*** RECORD SET ***
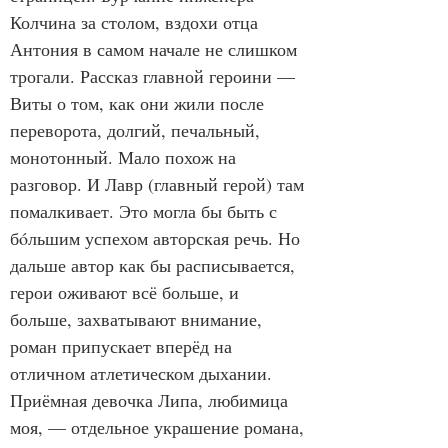
Колчина за столом, вздохи отца 
Антония в самом начале не слишком 
трогали. Рассказ главной героини — 
Виты о том, как они жили после 
переворота, долгий, печальный, 
монотонный. Мало похож на 
разговор. И Лавр (главный герой) там 
помалкивает. Это могла бы быть с 
бóльшим успехом авторская речь. Но 
дальше автор как бы расписывается, 
герои оживают всё больше, и 
больше, захватывают внимание, 
роман припускает вперёд на 
отличном атлетическом дыхании. 
Приёмная девочка Липа, любимица 
моя, — отдельное украшение романа, 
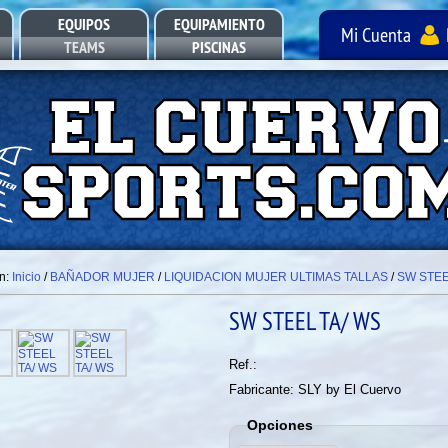
EQUIPOS
EQUIPAMIENTO
Mi Cuenta
TEAMS
PISCINAS
POOL EQUIPMENT
en:
Inicio
/
BAÑADOR MUJER
/
LIQUIDACION MUJER ULTIMAS TALLAS
/
SW STEE
SW STEEL TA/ WS
Ref.:
Fabricante: SLY by El Cuervo
Opciones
***
▶ _TASK GOAL_
Tell how many lines of the records above hold "MUJER", giving the number and nothing else.

▶ _YOUR RESPONSE_
2